Job Description

The Senior Supplier Quality engineer:

6-12 month contract assignment with a conversion arrangement already in place.
US or Green Card required
Background check and drug test are required.

- Applies and maintains the standards for manufacturing, supplier quality, design, and integration of materials into finished products.
- Works across all product lines to analyze non-conforming parts and processes, participate with material dispositions, arrange containment actions and supplier corrective action requests. Works with purchasing to resolve supplier issues and prevent their reoccurrence.
- Lead and improve Supply Chain teams and processes to review/release supplier requirements, develop supplier QA/Control plans, and audit their compliance, as needed. Responsible for maintaining and reporting Supplier Quality metrics and associated improvement program plans.
- The position manages supplier quality performance and supplier corrective action request (SCAR) responsiveness.
- This role collaborates with a range of internal departments, external partners, suppliers, and customers utilizing excellent communication skills, and a passion for excellence, integrity, innovation, and success.

Duties/Skills:

· You will be responsible for handling reported product non-conformances and providing feedback to internal / external customers

· Initiates corrective action for control and elimination of supplier and process related deficiencies.

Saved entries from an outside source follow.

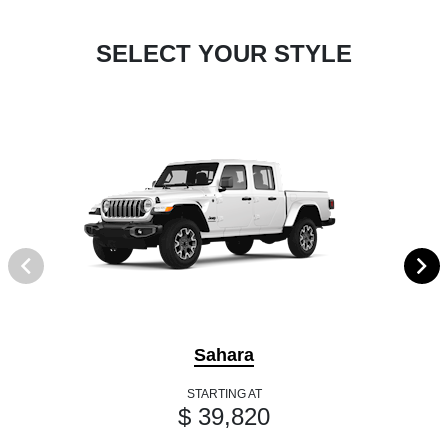
SELECT YOUR STYLE
Sahara
STARTING AT
$ 39,820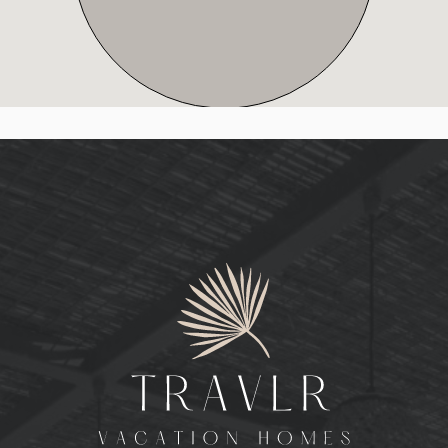
living room is large and inviting with its overstuffed couch,
comfy accent chairs and large HDTV perfect to curl up
and watch a movie or air the weekends’ big game. Enjoy
a dinner party in the formal dining room set for 10 with
easy access to the wet bar or keep it casual at the
kitchen dining table and bar with an additional seating
for 10 (seating for 6 at the kitchen table plus seat for 4
at the breakfast bar). The chef’s kitchen is fully equipped
for all your hosting needs with brand-new stainless-steel
appliances which include an oven, microwave, 4-burner
gas cooktop, dishwasher and LG refrigerator. There is
also ample space on the solid granite countertops to
show off your culinary talents. Just off the kitchen you
will find the entertainment room with custom billiards
table which converts into a ping pong table and
additional lounge seating with fireplace.
Venture outdoors to the south-facing, resort-style
backyard and take a deep breath as you scan your
surroundings and realize you have arrived at your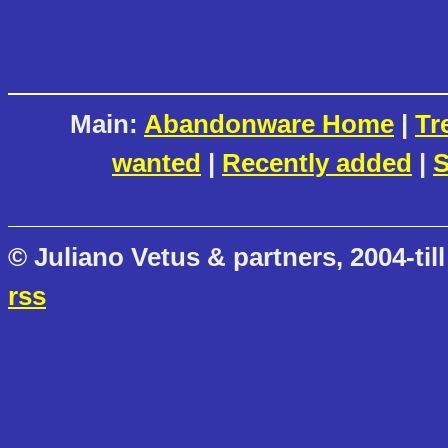
Main:
Abandonware Home
|
Tr
wanted
|
Recently added
|
S
© Juliano Vetus & partners, 2004-till
rss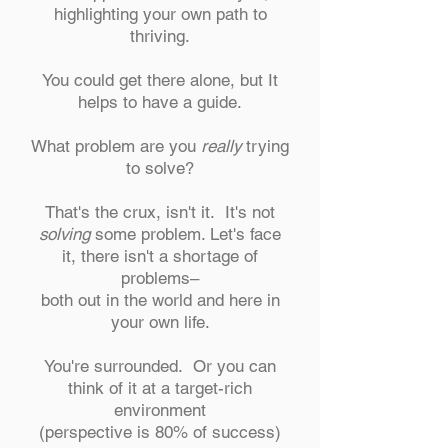
highlighting your own path to
thriving.
You could get there alone, but It
helps to have a guide.
What problem are you
really
trying
to solve?
That's the crux, isn't it. It's not
solving
some problem. Let's face
it, there isn't a shortage of
problems–
both out in the world and here in
your own life.
You're surrounded. Or you can
think of it at a target-rich
environment
(perspective is 80% of success)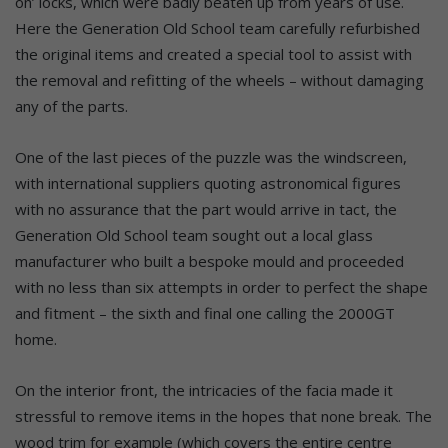
on’ locks, which were badly beaten up from years of use.
Here the Generation Old School team carefully refurbished
the original items and created a special tool to assist with
the removal and refitting of the wheels – without damaging
any of the parts.
One of the last pieces of the puzzle was the windscreen,
with international suppliers quoting astronomical figures
with no assurance that the part would arrive in tact, the
Generation Old School team sought out a local glass
manufacturer who built a bespoke mould and proceeded
with no less than six attempts in order to perfect the shape
and fitment – the sixth and final one calling the 2000GT
home.
On the interior front, the intricacies of the facia made it
stressful to remove items in the hopes that none break. The
wood trim for example (which covers the entire centre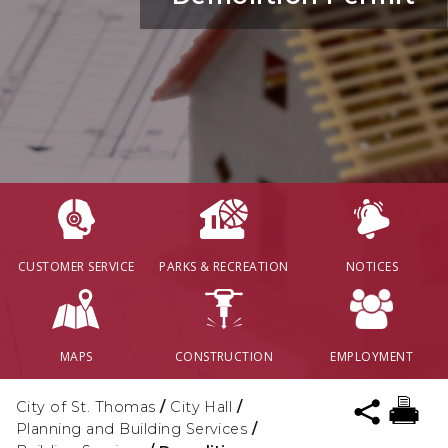
CUSTOMER SERVICE
PARKS & RECREATION
NOTICES
MAPS
CONSTRUCTION
EMPLOYMENT
City of St. Thomas
/
City Hall
/
Planning and Building Services
/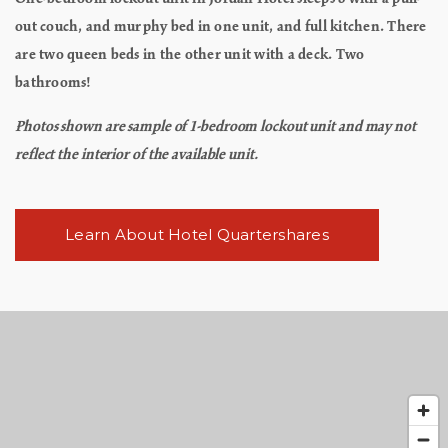
out couch, and murphy bed in one unit, and full kitchen. There
are two queen beds in the other unit with a deck. Two
bathrooms!
Photos shown are sample of 1-bedroom lockout unit and may not
reflect the interior of the available unit.
Learn About Hotel Quartershares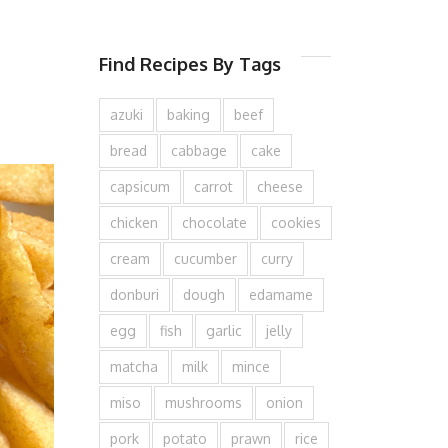
Find Recipes By Tags
azuki
baking
beef
bread
cabbage
cake
capsicum
carrot
cheese
chicken
chocolate
cookies
cream
cucumber
curry
donburi
dough
edamame
egg
fish
garlic
jelly
matcha
milk
mince
miso
mushrooms
onion
pork
potato
prawn
rice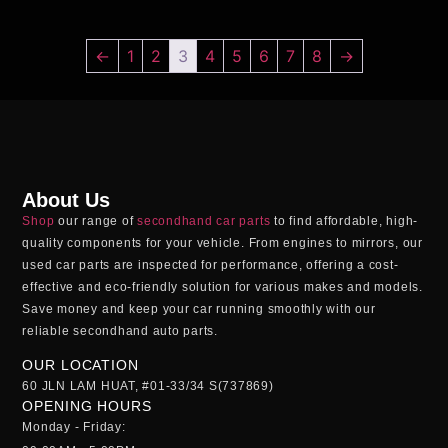
←
1
2
3
4
5
6
7
8
→
About Us
Shop
our range of
secondhand car parts
to find affordable, high-
quality components for your vehicle. From engines to mirrors, our
used car parts
are inspected for performance, offering a cost-
effective and eco-friendly solution for various makes and models.
Save money and keep your car running smoothly with our
reliable
secondhand auto parts
.
OUR LOCATION
60 JLN LAM HUAT, #01-33/34 S(737869)
OPENING HOURS
Monday - Friday: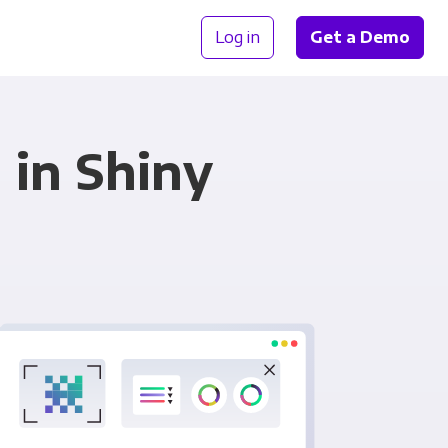
Log in
Get a Demo
 in Shiny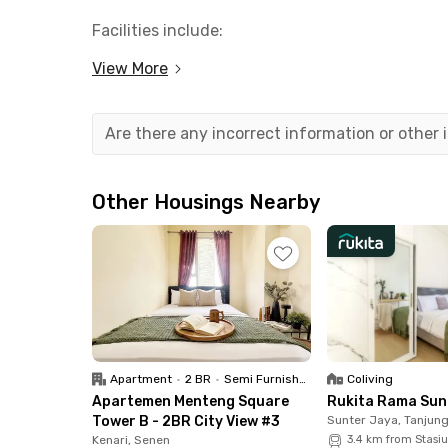
Facilities include:
- Fully furnished rooms
View More
- WiFi
- AC
- Cleaning and laundry
Are there any incorrect information or other
- Shared kitchen
- Parking area with 24 hours security
Other Housings Nearby
To protect tenants from exposure to COVID-19, t
sanitizers and thermometer available to use by 
Rukita Kelinci Bunder Pasar Baru unit is suroun
Business Landmark
- Ciputra Citra Tower 4.9 km
Apartment
•
2 BR
•
Semi Furnished
Coliving
Apartemen Menteng Square
Rukita Rama Sun
University
Tower B - 2BR City View #3
Sunter Jaya, Tanjung
- Calvin Institute of Technology 2.5 km
Kenari, Senen
3.4 km from Stasi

· Takes an active role in the management of suppliers, providing supplier engineering support to operations, purchasing. Leads supplier continuous improvement plans with buyers.

· Creates or modifies Supplier QA control plans and associated First-Article or Ongoing inspection to ensure receipt of acceptable products, materials and/or services.

· Review design/purchasing documentation to ensure accurate quality criteria and provisions to guarantee supplier delivery of acceptable products, materials and/or services.

· Participate in Supplier certification, process and/or corrective action audits, as required.

· May lead and/or participate in Root-cause investigations and associated Corrective and Preventive Actions (CAPA/RCCA) and Continuous Improvement projects to deliver consistent favorable results.

· When assigned, support performance reviews of complex medical and security products and processes, installation processes, manufacturing processes, software, hardware, and operator documentation.

· Reviews product/process changes proposed through the engineering change order process.

· Performs QA reviews of engineering documentation, factory procedures and field procedures

· Utilizes a combination of data collection, data analysis, SPC and creative test approaches to verify products meet all design requirements including PFMEA studies.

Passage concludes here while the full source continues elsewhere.